The exercises would overlap with the North's declared plans to launch four missiles within 30 to 40 kilometres of Guam, leaving open an alarming possibility for error that could spiral into warfare, said Kingston Reif, director for disarmament and threat reduction policy at the Arms Control Association.
"If the two sides aren't careful and don't seek to de-escalate tensions, the greater the potential for a mishap or overreaction that could get out of control."
The explosive potential for miscalculation worries Stephen Noerper, senior director for policy at the Korea Society.
Even so, what could prevent an all-out war is Kim's awareness of the "asymmetrical nature" of a potential toe-to-toe fight between his isolated nation and the military behemoth that is the United States. Kim's brutality toward his own people and his unhinged rhetoric shouldn't conceal his pragmatism and a fundamental interest in the survival of the regime, said Noerper, who teaches at Columbia University.
'Walk to the line and walk back'
"Most people have wrongly played the Kim family as being mad or irrational," due in part to their "cultish personal proclivities," he said. "But his primary concern is regime security. A conflict would be an endgame in which the regime disappears. So the idea is they walk to the line and walk back."
The pattern of sabre-rattling and retreat has gone on for decades. It's expected this time should go no differently, though the wild card is the new U.S. president's knack for bombastic sound bites.
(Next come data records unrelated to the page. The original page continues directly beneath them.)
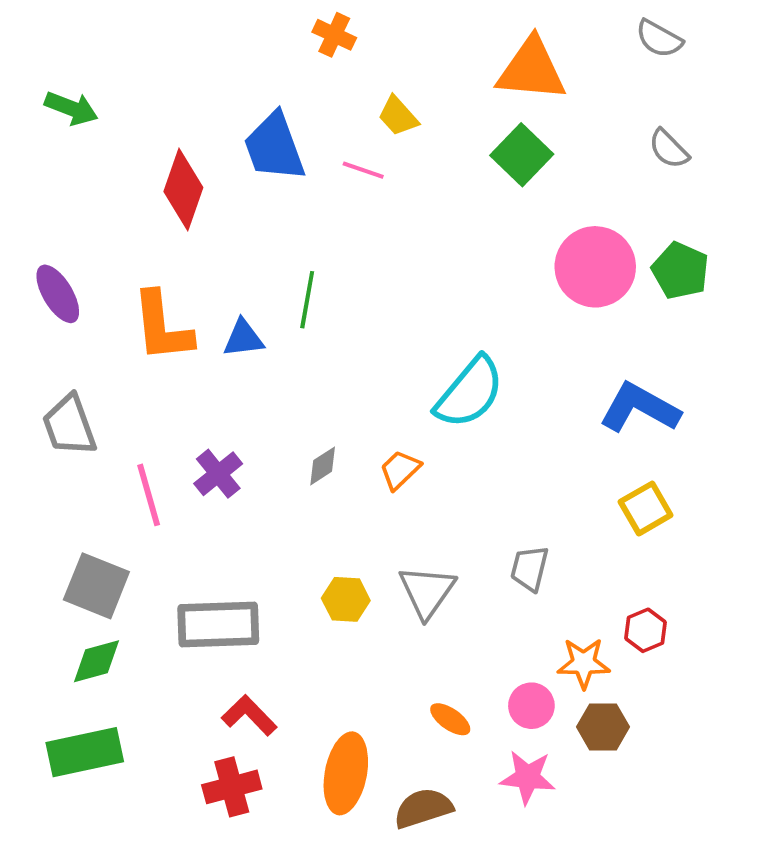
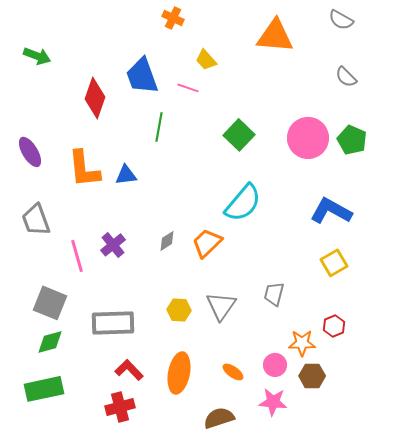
green square: (522, 155) -> (239, 135), moved
green line: (307, 300) -> (159, 127), moved
orange trapezoid: (400, 470) -> (207, 243), size x1.4
orange ellipse: (346, 773) -> (179, 373), moved

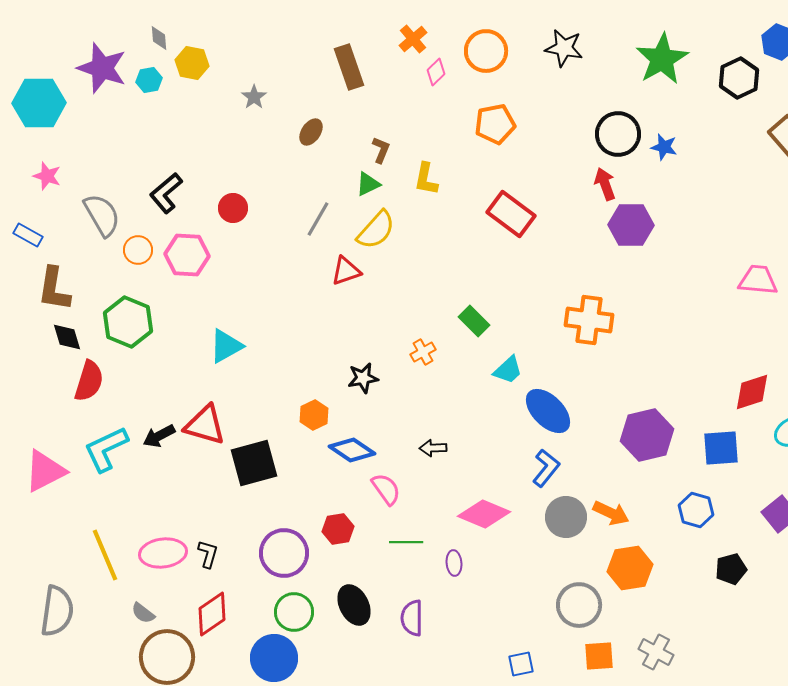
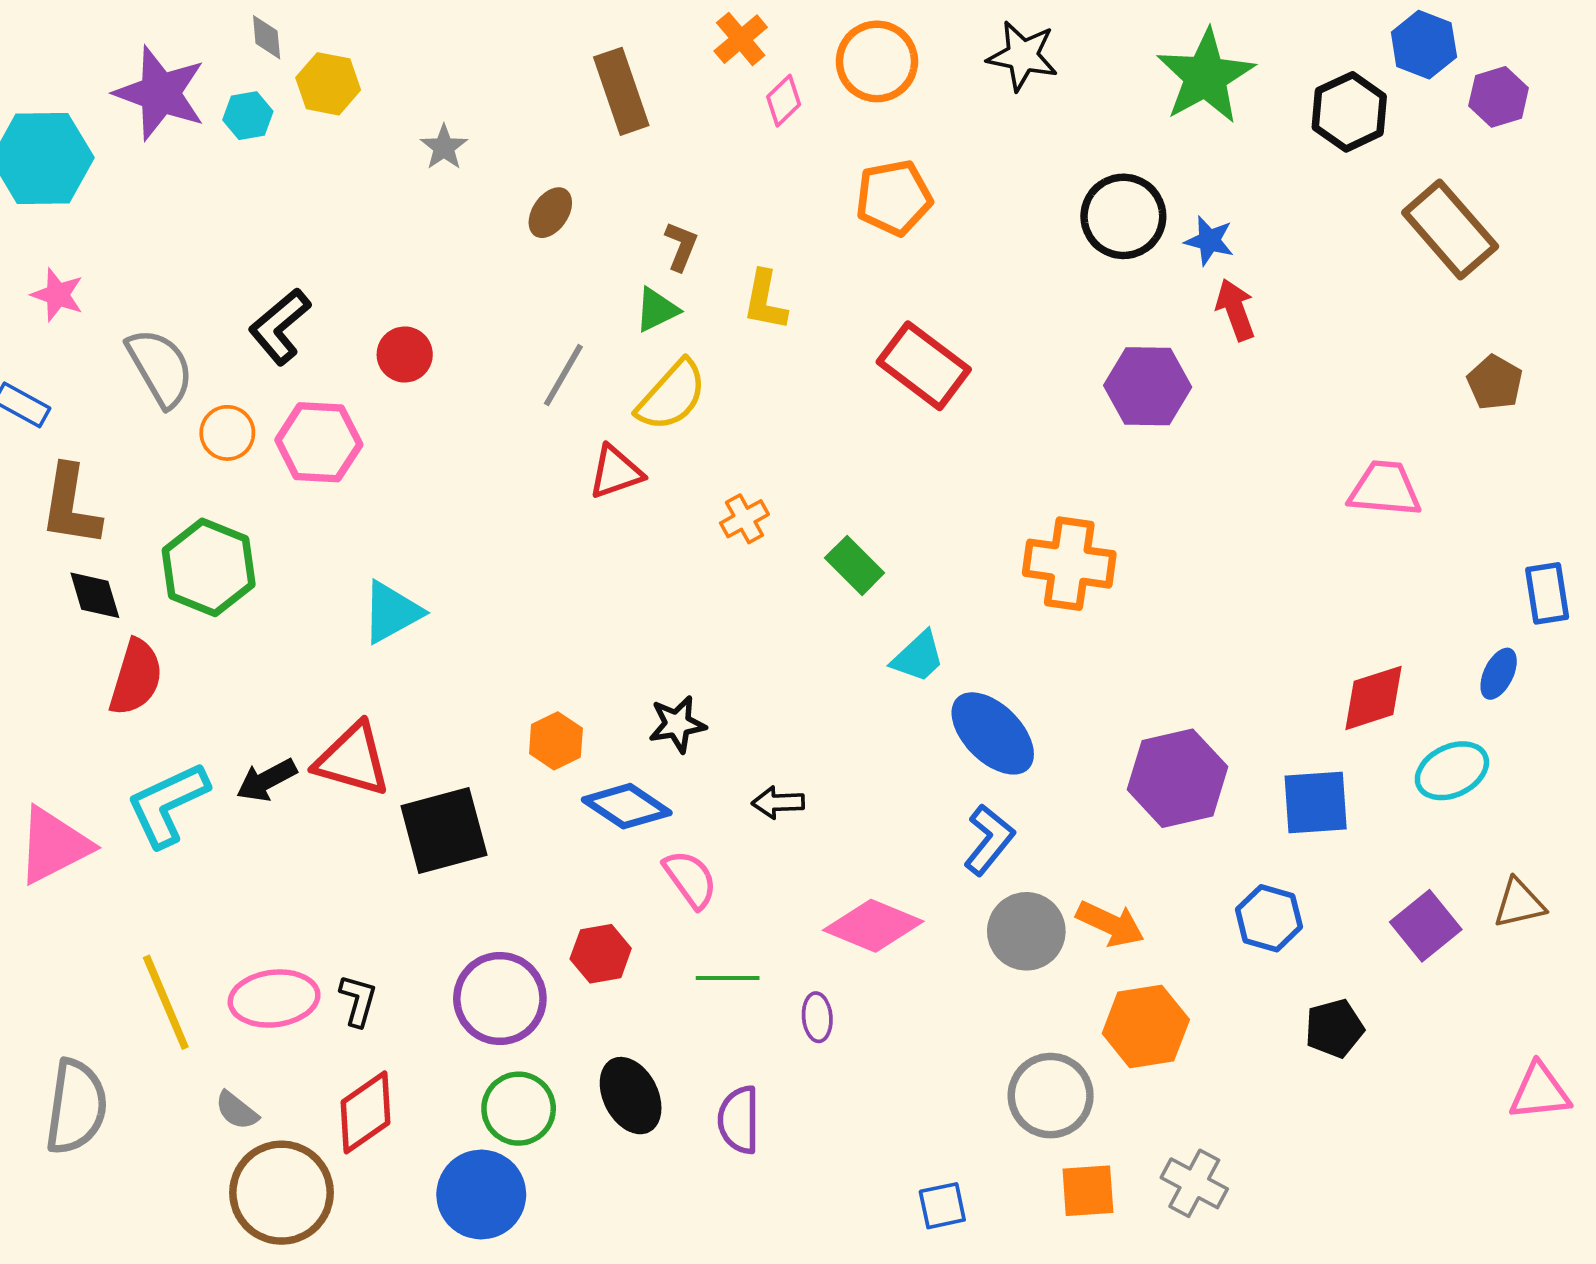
red arrow: (605, 184) -> (1235, 310), moved
orange cross: (423, 352) -> (744, 519), moved
black star: (363, 378) -> (677, 724), moved

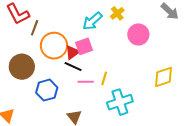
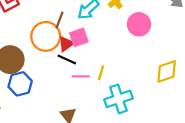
brown line: (35, 28) -> (59, 20), moved
blue hexagon: (47, 90) -> (20, 84), moved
Diplomacy is still possible. The U.S. has reportedly continued to use a secret back-channel communication line with North Korea. Preserving that line could be crucial, though the president runs the risk of undercutting the efforts with tough posturing.
As Trump told reporters on Thursday: "We don't want to talk about progress, we don't want to talk about back channels. We want to talk about a country that has misbehaved for many, many years … and I had no choice but to take it on."